At the recent TCG Retail Summit, Edouard de Mézerac set out to cut through the noise around AI. His message: the era of scattered use cases is over. What comes next is something far more structural and far more demanding.
For years, companies have experimented with AI in isolated pockets described as “dots of colour” across the organization. Useful, perhaps. Transformational? Not quite. Now, the ground is shifting. Agentic AI isn’t about adding another layer of technology. It’s about rethinking how work gets done, end to end.
What makes agentic AI different?
Before diving into transformation, Edouard grounded the audience in a simple idea: agentic AI is just software… but software with agency. Traditional AI predicts and classifies. Generative AI creates. Agentic AI goes further. It can:
- Perceive information (read emails, documents, data)
- Reason about context
- Act by triggering workflows across systems
That combination changes everything. It also changes what companies need. With predictive AI, success depended on large volumes of historical data. With agentic AI, the real challenge is semantic clarity: a shared understanding of what things mean across the organisation.
If a company can’t clearly define what a “product,” “role,” or “promotion” is, an agent won’t be able to operate effectively. As Edouard put it, without that common language, “the agent simply can’t navigate.”
From theory to reality: the Carrefour case
To prove this isn’t just theory, Edouard walked through a concrete transformation at Carrefour. The starting point was deliberately modest: a 20-person market research team responsible for evaluating new store openings. Each request triggered a familiar process repeated around 400 times a year:
- A brief from the real estate team
- One to two months of analysis
- A 20–30 page report
Rather than automate parts of the workflow, the team broke it down completely, mapping around 150 individual steps before redesigning the process from scratch. The key was shifting the agent upstream. Instead of sitting with the research team, the agent was placed directly in the hands of the people initiating the request. The impact was immediate:
- Around half of projects were filtered out upfront
- Viable cases were analysed in minutes instead of months
- The process delivered 50–70% productivity gains
But the real shift wasn’t just speed. It was structural. The role of the team changed, and so did the flow of work across the organization.
Scaling beyond a single use case
Following this success, Carrefour didn’t roll out more isolated agents. Instead, they systematically scanned the organization and evaluated every process across functions like merchandising, finance, and HR, all based on three criteria:
- Does it span multiple systems?
- Does it involve repeated handoffs between teams?
- Does it rely on repetitive, pattern-based thinking?
This led to new applications, including:
- Automating finance closing anomalies
- Reviewing promotional catalogues
- Validating supplier inputs before they enter the system
In each case, the principle was the same: don’t automate the middle—reshape the workflow.

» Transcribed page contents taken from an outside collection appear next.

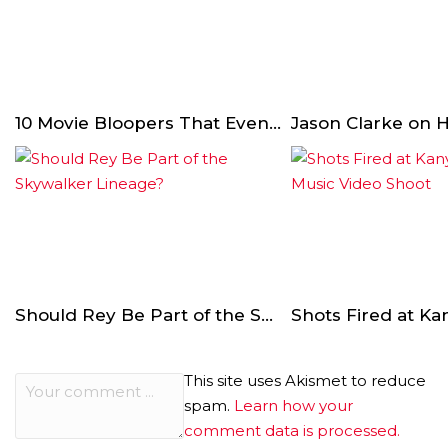
10 Movie Bloopers That Even Comedy Actors Couldn’t Handle
Should Rey Be Part of the Skywalker Lineage?
This site uses Akismet to reduce
spam.
Learn how your
comment data is processed.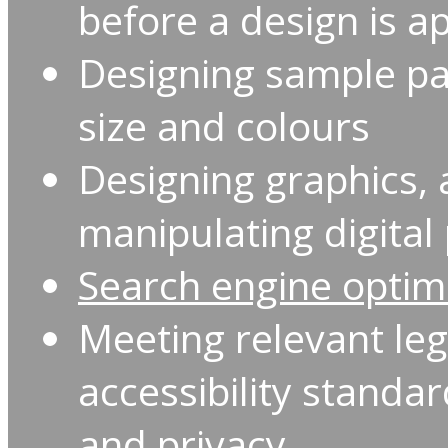
before a design is a
Designing sample pag
size and colours
Designing graphics,
manipulating digita
Search engine optim
Meeting relevant le
accessibility standa
and privacy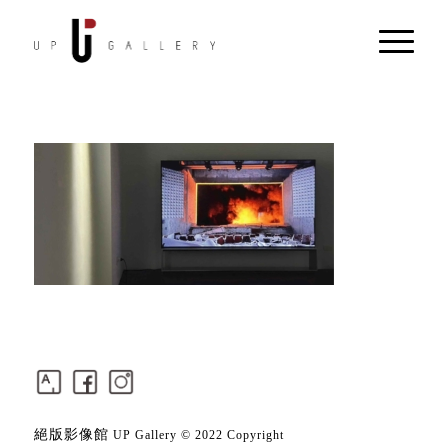
絕版影像館
UP Gallery © 2022 Copyright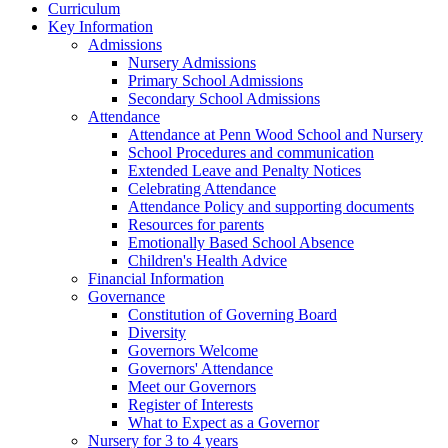
Curriculum
Key Information
Admissions
Nursery Admissions
Primary School Admissions
Secondary School Admissions
Attendance
Attendance at Penn Wood School and Nursery
School Procedures and communication
Extended Leave and Penalty Notices
Celebrating Attendance
Attendance Policy and supporting documents
Resources for parents
Emotionally Based School Absence
Children's Health Advice
Financial Information
Governance
Constitution of Governing Board
Diversity
Governors Welcome
Governors' Attendance
Meet our Governors
Register of Interests
What to Expect as a Governor
Nursery for 3 to 4 years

Lessons from the trenches: A playbook for agentic transformation
Based on these deployments, several patterns are emerging for leaders.
- Set a bold North Star: Small efficiency gains won’t justify the investment. The companies seeing results are aiming for step changes,like 30% cost reductions and 50% faster processes, not incremental tweaks.
- This is a CEO-level transformation: Agentic AI cuts across functions. Left to individual departments, it creates fragmentation. Driven from the top, it becomes a unifying force.
- Don’t automate broken processes: Simply layering agents onto existing workflows risks reinforcing inefficiencies. The real value comes from redesigning how work flows before, during, and after the task.
- Focus on the right use cases: The best candidates share common traits: multi-system complexity, repeated coordination, and predictable decision patterns.
- Get the foundations right: Agentic AI doesn’t remove the need for structure, it raises the bar. Clean data, clear definitions, and aligned systems are prerequisites, not afterthoughts.
A shift in mindset, not just technology
Perhaps the most striking takeaway is how little of this is about technology alone. Edouard estimates that a successful agentic rollout is only 20% technology. The rest is 30% change management and 50% end-to-end process reinvention.
There is “zero magic” in agentic AI, assures Edouard.
Leadership must understand how functions will be drastically disrupted and be prepared to do the hard work of fixing underlying processes. Technology alone will not save the business. But for an organization willing to fundamentally rethink how work gets done, the agentic revolution offers an unprecedented opportunity to unlock productivity and growth.
The companies that succeed won’t be the ones experimenting with the most tools, but the ones willing to rethink how their organisations actually operate.
The bottom line
Agentic AI isn’t just another phase of digital transformation. It’s a shift in how decisions are made, how work is structured, and where human effort is applied. For retailers like Carrefour, the ambition is clear: less time spent on administrative work, more time focused on customers.
The question is no longer whether AI can create value. It’s whether organizations are ready to redesign themselves around it.